A 1969 16-bit VM - in 1980s handheld computers

If you bought a Casio, Sharp or Tandy handheld in the mid to late 80s and it advertised assembly language capabilities, you might have been pleased to find you can write programs which run faster than the in-built Basic. And yet, it turns out the assembly language is running not on the microprocessor in your handheld, but on a VM, designed for educational purposes back in the 60s and used as the fictitious target machine in examinations in the 70s.

That’s what CAP-X means on the bezel here:

Here’s the full story - a long read but very worthwhile! (Peppered with value judgements from the headline onwards - let’s not follow that lead here.)

We’re told the Basics offer PEEK POKE and CALL… but that doesn’t relate to the assembly language target!

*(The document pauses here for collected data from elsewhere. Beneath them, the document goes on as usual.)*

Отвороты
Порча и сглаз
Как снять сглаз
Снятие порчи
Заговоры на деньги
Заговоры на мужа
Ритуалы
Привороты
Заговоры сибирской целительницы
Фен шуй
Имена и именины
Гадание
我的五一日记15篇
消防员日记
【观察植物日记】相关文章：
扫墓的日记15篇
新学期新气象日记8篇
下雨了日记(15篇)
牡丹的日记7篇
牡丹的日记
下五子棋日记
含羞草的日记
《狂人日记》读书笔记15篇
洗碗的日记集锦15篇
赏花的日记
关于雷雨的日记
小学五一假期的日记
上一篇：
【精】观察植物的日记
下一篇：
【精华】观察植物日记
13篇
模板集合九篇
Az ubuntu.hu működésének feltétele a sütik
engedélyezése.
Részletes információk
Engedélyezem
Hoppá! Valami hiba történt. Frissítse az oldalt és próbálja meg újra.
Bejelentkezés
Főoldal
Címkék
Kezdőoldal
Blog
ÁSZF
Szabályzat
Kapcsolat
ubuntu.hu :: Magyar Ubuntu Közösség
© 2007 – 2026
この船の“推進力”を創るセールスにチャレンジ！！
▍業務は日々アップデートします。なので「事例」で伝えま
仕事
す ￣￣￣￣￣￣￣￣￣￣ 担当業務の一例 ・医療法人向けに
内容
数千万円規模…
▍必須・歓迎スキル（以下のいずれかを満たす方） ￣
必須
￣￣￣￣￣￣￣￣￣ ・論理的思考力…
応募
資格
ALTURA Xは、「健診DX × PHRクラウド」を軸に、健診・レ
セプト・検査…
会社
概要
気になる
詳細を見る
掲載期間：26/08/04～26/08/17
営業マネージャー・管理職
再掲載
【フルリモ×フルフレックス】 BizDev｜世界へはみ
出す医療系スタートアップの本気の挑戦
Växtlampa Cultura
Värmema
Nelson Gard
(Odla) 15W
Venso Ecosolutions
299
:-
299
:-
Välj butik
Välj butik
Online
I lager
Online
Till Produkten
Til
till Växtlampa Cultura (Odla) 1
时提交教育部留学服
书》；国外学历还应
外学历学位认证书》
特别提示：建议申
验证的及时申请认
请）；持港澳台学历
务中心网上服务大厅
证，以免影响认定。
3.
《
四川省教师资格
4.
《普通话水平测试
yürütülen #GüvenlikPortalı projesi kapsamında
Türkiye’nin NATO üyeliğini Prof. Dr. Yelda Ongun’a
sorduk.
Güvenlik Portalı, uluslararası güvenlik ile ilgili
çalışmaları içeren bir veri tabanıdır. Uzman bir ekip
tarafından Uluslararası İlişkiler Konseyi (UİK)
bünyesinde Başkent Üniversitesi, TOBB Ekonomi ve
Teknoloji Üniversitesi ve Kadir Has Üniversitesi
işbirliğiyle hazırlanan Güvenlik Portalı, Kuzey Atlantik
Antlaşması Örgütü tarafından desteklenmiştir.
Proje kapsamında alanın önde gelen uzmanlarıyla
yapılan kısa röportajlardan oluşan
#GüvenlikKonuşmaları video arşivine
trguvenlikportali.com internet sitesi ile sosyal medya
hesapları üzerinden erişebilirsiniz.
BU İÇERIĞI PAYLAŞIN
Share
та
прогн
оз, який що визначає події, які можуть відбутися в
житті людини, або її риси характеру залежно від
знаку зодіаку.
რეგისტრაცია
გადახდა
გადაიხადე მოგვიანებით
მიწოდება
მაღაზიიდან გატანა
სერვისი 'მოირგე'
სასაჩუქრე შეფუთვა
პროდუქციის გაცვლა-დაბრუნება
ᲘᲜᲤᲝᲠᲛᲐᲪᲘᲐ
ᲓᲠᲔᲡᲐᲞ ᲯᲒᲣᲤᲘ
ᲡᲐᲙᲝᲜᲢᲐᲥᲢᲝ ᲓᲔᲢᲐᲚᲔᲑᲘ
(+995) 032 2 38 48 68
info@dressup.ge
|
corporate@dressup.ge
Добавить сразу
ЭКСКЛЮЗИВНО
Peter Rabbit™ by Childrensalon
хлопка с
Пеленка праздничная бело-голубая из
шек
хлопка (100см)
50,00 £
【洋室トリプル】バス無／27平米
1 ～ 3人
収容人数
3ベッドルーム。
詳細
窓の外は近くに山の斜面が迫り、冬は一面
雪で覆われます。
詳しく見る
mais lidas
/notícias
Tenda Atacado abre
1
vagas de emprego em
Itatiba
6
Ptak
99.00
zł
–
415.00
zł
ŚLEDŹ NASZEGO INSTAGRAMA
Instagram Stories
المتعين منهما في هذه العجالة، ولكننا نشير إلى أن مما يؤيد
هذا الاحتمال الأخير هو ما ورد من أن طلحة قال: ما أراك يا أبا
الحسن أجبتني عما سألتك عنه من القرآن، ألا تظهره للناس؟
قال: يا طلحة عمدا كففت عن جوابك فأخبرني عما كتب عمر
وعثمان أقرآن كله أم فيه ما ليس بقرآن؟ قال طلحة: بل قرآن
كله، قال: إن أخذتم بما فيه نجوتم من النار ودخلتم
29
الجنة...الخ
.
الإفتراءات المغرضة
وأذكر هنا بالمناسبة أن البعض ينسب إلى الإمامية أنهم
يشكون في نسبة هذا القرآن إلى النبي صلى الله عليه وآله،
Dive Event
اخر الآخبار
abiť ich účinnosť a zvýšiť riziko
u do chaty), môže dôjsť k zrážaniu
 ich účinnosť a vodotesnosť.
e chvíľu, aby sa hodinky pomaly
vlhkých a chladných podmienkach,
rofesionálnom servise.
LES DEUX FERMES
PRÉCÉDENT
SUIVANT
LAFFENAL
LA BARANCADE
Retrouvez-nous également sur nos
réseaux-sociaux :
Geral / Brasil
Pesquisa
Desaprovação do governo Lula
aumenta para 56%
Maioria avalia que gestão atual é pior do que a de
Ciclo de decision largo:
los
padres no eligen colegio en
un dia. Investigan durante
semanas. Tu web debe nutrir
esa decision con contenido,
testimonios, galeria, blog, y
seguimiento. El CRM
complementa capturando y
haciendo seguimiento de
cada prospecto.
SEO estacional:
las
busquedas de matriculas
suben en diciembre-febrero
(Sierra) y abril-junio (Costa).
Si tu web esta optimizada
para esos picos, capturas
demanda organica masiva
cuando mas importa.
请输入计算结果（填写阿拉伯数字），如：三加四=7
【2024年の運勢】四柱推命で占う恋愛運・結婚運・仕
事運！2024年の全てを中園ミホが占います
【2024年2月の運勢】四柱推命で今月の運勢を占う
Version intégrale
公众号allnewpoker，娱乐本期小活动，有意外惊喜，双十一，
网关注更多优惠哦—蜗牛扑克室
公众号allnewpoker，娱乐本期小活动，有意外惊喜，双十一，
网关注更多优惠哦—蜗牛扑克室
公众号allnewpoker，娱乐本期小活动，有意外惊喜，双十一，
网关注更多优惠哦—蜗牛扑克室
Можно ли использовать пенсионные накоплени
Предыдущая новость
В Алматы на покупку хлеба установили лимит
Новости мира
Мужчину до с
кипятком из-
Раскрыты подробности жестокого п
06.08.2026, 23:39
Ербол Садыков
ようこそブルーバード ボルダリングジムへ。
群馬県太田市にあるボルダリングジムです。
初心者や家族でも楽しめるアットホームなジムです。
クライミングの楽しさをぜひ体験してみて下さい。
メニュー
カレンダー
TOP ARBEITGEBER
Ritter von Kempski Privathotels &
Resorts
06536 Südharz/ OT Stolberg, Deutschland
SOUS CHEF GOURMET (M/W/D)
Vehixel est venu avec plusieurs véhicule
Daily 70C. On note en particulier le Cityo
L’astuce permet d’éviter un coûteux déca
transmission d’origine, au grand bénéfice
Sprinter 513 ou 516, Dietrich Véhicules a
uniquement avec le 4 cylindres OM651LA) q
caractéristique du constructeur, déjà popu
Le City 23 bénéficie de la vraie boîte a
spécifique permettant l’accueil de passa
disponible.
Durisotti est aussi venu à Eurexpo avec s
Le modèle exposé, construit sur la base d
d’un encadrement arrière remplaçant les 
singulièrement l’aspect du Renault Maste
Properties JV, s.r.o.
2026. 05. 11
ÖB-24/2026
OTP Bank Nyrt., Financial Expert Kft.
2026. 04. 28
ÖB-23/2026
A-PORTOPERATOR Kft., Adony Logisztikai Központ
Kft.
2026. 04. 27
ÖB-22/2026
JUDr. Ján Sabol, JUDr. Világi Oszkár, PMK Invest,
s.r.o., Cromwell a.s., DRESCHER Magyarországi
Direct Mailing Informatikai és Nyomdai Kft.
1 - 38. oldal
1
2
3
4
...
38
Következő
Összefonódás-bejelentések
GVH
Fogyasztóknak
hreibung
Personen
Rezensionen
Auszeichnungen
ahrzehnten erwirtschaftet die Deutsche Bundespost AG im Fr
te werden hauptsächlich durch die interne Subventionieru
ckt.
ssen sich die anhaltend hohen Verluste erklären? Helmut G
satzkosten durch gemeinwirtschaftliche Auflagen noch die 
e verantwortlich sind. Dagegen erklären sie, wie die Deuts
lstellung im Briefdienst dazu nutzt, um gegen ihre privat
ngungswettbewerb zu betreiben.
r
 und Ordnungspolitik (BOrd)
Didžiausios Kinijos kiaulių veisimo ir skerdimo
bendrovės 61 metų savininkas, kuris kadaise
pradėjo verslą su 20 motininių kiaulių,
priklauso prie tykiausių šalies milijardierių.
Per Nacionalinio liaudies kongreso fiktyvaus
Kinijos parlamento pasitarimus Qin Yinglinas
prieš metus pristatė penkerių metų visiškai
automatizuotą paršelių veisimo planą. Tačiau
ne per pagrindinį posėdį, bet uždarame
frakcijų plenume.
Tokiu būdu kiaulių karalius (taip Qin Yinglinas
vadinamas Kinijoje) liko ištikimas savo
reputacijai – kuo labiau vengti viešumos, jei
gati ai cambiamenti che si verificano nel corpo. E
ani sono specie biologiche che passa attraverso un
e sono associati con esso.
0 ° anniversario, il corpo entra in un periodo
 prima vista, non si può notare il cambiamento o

Although the Sharp-derived Radio Shack TRS-80 PC-2 (PC-1500) had documented PEEK, POKE and CALL commands in BASIC to run machine language programs on its 8-bit Sharp LH5801 CPU, the only pocket computers Radio Shack advertised as having an assembly language feature were the PC-5 and PC-6

Probably the first actual computer that could run CAP-X code — in a simulator, mind you — was one of the OKITAC-4300 line, which stood for Oki Transistor Automatic Computer.

Later in the article

With the specification now public in major Japanese computer magazines like I/O, there were certainly other software implementations for the home and personal computers of the time such as this one for UCSD Pascal, but the architecture became a potential selling point for other small systems — really small ones. Indeed, probably CAP-X’s most famous commercial implementations were in pocket computers.